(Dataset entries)
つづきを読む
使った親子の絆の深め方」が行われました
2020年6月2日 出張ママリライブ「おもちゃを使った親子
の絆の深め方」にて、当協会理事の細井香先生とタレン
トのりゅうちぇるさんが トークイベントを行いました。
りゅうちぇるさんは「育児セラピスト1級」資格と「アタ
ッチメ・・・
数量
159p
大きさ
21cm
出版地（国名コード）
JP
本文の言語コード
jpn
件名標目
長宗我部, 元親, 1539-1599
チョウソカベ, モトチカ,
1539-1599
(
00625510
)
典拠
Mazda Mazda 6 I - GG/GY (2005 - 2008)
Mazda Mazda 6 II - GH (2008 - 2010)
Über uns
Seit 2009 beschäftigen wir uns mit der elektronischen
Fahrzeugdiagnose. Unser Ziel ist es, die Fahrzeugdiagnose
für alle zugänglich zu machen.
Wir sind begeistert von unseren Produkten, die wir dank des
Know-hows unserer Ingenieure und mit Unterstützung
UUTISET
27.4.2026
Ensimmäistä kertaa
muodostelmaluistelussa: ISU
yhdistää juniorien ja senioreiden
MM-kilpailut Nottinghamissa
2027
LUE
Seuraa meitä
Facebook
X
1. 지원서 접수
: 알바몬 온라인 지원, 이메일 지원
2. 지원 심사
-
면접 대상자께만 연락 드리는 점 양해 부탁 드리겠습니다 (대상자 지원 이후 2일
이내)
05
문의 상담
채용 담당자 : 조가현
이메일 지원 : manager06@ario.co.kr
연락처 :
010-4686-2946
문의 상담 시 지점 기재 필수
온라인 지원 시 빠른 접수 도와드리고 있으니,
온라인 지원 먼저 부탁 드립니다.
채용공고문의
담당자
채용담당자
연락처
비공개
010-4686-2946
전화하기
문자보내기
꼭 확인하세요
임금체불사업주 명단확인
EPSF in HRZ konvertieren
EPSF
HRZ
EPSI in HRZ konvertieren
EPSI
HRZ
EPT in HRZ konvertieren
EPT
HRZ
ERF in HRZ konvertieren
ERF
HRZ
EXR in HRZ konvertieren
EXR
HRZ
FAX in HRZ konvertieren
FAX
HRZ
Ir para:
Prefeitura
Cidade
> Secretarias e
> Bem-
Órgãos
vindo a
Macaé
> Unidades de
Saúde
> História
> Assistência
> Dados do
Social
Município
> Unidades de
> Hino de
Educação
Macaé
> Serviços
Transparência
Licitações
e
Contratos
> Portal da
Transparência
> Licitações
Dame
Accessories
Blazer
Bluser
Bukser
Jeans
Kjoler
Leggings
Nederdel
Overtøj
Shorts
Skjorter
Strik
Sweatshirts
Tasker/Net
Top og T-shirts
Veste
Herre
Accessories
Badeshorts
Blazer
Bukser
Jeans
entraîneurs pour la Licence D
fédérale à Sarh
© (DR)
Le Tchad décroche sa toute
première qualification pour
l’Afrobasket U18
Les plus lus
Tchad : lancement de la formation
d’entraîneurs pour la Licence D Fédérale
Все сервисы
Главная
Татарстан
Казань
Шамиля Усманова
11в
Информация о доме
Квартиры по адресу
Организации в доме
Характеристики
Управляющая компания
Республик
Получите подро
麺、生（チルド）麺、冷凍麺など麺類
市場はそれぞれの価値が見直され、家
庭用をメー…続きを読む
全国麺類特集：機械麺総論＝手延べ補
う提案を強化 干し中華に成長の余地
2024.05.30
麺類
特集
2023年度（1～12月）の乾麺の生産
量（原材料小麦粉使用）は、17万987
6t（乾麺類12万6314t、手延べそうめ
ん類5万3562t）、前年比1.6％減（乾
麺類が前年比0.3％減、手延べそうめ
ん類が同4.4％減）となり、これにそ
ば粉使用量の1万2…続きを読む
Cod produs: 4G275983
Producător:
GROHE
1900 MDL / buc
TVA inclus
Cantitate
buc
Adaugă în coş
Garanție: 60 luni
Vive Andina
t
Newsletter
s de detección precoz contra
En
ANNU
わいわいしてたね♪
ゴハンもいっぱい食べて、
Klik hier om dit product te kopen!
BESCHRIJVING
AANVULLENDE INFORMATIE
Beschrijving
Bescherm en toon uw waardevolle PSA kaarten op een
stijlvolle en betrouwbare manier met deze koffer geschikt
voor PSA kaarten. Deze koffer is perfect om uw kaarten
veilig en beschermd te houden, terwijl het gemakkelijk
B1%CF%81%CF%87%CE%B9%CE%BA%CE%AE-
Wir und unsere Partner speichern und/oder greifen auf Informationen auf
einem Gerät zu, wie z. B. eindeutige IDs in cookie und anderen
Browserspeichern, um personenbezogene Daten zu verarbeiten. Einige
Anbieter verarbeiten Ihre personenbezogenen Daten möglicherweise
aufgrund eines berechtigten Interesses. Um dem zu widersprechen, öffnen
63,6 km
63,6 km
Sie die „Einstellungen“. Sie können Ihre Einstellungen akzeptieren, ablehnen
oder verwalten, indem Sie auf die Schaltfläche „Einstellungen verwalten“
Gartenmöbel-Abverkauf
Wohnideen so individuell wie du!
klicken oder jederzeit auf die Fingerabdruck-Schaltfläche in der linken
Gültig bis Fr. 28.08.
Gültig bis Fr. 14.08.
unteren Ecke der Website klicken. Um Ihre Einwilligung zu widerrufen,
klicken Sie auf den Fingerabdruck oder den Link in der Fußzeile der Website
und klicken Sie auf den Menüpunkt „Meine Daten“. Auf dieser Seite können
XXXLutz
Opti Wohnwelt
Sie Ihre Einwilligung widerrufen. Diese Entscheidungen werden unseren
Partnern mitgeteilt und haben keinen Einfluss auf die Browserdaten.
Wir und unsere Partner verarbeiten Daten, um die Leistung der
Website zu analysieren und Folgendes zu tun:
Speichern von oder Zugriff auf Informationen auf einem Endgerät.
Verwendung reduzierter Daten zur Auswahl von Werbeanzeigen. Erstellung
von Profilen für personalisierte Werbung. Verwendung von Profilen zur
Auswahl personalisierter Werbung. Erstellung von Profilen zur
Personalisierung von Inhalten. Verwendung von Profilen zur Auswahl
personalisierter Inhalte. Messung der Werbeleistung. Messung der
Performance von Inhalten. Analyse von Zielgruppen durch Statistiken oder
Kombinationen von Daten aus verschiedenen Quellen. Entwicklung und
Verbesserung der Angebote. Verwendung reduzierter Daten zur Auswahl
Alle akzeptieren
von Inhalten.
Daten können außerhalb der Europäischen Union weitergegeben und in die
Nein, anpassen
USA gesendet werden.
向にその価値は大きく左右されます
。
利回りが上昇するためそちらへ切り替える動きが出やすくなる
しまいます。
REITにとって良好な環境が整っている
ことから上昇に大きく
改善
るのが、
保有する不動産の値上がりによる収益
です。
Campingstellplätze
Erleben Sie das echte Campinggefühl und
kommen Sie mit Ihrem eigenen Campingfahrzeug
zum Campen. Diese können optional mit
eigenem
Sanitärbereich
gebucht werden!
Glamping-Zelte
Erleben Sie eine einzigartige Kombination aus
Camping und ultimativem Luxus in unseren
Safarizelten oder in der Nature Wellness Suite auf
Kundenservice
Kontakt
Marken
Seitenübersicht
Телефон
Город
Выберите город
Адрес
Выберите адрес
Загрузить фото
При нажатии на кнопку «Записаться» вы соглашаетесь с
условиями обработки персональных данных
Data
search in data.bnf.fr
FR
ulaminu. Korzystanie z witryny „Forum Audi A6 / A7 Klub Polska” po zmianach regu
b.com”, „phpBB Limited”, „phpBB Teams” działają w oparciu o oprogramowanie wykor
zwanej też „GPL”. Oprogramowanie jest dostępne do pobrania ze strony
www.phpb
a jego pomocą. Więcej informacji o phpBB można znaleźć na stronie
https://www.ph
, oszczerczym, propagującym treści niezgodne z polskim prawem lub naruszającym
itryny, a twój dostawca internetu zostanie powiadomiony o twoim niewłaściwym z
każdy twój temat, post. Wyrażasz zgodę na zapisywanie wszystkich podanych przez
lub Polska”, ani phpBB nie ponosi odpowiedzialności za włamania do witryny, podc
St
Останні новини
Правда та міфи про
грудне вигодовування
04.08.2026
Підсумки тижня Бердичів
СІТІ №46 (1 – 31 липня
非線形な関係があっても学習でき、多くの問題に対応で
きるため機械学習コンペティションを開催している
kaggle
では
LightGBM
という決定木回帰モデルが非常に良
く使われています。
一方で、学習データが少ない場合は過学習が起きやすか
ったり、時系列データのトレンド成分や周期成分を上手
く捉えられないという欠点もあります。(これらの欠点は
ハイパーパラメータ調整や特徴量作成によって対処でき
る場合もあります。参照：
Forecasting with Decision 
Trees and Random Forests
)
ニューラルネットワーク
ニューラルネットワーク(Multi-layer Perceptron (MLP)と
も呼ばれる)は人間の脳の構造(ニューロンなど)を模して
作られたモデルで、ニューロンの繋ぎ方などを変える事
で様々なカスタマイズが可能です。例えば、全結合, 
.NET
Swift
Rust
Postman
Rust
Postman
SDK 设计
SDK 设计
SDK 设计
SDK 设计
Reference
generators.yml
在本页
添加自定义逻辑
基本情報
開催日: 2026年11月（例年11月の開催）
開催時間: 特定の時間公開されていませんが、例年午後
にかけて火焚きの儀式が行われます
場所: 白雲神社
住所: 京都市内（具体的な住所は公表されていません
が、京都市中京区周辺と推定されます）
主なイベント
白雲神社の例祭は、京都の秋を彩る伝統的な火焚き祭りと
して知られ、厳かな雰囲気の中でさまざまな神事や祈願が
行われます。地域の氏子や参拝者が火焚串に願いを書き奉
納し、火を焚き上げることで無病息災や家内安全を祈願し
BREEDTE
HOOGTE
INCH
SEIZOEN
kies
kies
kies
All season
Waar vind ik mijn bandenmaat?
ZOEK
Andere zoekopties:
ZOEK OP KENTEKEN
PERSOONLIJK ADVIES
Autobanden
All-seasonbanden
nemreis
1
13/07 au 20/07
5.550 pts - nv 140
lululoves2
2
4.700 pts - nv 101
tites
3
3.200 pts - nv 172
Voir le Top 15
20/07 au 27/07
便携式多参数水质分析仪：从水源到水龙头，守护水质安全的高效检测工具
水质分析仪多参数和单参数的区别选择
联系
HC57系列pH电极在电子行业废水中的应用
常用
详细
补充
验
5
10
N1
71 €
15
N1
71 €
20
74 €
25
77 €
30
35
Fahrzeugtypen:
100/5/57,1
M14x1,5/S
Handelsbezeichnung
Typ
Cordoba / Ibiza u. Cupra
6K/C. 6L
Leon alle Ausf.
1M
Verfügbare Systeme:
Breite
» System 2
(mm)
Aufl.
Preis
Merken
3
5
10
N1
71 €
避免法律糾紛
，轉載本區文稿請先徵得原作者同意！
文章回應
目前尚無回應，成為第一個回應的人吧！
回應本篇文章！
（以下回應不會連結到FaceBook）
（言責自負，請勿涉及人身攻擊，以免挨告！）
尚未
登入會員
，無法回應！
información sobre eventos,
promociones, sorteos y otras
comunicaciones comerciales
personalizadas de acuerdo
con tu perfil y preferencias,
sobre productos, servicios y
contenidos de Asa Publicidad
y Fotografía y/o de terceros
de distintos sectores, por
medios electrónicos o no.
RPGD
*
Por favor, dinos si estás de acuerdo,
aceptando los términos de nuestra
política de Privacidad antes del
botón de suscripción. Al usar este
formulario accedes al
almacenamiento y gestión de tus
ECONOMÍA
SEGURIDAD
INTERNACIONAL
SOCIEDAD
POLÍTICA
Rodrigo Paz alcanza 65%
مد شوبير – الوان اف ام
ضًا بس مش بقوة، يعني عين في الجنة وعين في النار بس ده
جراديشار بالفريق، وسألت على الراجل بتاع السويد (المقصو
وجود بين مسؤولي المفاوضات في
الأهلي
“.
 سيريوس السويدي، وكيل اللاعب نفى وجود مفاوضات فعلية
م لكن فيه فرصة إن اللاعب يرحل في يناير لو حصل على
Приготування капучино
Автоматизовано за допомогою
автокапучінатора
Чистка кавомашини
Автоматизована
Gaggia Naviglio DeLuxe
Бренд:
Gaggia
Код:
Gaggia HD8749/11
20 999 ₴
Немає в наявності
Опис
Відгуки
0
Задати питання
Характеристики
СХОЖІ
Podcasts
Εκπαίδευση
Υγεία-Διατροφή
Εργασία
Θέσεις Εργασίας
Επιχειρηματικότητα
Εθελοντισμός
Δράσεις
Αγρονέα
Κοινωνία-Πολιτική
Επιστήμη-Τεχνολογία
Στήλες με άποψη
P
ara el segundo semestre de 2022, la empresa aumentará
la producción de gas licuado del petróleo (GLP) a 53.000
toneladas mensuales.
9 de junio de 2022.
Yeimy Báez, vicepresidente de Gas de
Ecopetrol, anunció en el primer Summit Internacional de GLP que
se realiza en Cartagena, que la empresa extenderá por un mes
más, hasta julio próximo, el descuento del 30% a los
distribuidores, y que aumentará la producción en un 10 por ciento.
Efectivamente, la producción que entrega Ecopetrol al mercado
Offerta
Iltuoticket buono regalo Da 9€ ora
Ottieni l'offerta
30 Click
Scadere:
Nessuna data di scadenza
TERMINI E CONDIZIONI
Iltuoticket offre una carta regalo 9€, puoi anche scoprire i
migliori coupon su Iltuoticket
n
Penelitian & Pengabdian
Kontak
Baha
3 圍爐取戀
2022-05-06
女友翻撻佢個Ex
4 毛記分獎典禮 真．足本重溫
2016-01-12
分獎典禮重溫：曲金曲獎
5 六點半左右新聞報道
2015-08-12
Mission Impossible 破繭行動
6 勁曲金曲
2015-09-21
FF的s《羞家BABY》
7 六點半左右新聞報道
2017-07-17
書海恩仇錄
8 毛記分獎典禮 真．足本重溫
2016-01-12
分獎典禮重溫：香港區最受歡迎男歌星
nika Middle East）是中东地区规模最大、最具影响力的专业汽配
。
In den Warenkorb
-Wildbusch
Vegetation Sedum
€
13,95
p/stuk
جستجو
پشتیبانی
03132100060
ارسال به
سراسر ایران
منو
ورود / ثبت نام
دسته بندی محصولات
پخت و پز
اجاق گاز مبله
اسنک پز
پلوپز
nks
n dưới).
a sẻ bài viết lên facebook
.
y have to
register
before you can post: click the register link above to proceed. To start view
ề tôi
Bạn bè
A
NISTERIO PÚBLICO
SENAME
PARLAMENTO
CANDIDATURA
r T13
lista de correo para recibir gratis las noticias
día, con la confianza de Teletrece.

**What to work on**
State how many lines in the entries hold "reduzierter", please, with no other words.

**Response to this task**
2